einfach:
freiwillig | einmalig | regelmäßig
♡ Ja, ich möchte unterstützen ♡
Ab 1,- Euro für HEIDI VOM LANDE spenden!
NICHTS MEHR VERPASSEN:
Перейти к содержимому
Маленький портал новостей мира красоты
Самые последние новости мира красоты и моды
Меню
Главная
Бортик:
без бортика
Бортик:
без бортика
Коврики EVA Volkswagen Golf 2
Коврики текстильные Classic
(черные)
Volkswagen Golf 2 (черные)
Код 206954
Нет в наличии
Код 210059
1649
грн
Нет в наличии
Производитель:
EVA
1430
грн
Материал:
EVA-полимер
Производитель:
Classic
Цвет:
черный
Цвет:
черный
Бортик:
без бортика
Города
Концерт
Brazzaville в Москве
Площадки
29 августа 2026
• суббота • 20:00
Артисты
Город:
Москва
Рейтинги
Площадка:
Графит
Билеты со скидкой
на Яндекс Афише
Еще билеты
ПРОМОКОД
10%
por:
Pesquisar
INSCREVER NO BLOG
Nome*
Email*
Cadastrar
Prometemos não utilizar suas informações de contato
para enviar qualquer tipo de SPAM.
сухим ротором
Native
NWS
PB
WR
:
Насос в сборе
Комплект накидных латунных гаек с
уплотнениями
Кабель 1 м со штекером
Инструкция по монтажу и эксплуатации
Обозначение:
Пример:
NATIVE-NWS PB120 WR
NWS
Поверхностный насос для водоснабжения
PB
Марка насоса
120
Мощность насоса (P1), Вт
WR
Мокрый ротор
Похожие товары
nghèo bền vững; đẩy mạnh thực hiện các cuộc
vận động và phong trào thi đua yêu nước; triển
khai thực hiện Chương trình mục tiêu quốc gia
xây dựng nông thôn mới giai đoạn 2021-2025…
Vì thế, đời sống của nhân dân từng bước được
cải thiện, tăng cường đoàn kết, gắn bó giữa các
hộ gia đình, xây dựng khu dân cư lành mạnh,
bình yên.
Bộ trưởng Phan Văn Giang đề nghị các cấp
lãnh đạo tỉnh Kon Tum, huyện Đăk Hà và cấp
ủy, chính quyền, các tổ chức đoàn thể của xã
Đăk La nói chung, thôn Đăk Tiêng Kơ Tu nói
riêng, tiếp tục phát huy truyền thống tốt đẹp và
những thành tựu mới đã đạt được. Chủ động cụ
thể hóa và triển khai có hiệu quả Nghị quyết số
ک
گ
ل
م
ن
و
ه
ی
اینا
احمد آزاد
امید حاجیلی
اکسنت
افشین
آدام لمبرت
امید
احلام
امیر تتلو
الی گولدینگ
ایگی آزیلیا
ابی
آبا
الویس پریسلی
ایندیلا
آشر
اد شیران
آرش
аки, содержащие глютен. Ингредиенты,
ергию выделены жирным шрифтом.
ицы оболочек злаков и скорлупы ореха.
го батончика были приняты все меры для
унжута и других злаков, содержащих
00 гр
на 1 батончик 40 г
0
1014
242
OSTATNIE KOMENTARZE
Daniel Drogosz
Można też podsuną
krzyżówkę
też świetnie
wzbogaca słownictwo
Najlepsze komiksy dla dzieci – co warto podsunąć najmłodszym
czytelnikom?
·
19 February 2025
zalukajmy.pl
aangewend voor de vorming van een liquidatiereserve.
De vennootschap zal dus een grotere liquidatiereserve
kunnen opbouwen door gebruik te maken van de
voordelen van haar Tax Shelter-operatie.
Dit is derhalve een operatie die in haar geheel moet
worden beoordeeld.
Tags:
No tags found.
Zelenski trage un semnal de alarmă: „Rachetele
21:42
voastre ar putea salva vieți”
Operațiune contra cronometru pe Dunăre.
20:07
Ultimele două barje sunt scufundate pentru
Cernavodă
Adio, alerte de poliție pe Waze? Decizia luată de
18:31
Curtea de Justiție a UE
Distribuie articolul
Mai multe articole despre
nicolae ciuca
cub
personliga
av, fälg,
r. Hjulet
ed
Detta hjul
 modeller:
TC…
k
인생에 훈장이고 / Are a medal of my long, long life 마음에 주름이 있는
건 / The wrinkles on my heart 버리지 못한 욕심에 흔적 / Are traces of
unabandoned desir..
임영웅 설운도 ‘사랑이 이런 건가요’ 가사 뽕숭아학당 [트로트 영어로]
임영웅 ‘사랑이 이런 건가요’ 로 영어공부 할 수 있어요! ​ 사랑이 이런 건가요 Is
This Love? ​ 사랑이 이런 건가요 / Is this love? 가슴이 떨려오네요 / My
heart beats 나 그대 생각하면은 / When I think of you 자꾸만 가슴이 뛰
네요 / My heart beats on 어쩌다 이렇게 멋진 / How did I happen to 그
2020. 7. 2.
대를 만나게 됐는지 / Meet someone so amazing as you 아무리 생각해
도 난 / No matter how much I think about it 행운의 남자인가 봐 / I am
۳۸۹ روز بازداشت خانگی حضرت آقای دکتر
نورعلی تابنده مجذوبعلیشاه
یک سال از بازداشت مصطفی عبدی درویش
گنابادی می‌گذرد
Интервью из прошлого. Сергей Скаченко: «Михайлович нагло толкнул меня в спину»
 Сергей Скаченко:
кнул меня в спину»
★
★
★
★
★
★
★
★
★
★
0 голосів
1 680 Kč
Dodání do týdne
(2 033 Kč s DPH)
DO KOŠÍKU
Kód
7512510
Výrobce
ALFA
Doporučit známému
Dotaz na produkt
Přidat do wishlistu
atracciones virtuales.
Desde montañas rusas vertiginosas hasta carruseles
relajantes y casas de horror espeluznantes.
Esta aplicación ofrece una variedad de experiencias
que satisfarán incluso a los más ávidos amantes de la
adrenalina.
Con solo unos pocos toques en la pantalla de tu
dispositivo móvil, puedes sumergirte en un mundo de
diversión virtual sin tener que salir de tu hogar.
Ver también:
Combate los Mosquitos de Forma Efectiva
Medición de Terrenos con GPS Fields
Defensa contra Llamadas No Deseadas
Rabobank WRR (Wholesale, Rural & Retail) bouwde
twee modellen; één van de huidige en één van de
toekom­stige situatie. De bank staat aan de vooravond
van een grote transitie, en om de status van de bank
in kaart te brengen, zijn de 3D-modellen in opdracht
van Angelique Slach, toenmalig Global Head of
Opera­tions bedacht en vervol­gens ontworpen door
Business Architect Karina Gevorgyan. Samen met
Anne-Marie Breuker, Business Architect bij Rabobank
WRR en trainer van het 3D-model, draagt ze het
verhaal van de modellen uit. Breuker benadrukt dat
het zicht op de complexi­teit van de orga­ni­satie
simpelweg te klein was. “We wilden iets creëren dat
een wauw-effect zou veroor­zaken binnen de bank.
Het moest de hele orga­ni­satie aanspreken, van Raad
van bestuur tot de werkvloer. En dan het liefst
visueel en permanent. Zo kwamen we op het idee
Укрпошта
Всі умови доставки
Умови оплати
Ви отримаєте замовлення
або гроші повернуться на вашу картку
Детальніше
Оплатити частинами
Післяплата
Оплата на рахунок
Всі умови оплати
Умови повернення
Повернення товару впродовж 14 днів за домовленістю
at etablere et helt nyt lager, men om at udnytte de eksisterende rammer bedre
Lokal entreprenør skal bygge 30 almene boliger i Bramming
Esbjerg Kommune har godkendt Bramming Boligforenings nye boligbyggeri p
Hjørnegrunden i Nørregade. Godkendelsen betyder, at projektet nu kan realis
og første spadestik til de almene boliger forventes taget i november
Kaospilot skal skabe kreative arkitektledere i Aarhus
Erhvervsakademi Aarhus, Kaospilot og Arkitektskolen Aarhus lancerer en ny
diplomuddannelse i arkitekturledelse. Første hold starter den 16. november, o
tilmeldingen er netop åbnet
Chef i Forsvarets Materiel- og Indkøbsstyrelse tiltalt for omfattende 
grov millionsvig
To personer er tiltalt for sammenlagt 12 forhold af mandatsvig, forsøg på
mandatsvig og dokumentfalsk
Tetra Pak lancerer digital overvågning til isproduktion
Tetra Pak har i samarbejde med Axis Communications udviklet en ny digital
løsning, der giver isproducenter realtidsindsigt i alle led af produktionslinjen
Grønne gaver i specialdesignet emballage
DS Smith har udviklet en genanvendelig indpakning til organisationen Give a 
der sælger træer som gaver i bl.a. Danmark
####
:: WHAT IS REQUIRED ::
Go over the listing above and copy out each line that includes "almene".

:: YOUR SOLUTION ::
Lokal entreprenør skal bygge 30 almene boliger i Bramming
og første spadestik til de almene boliger forventes taget i november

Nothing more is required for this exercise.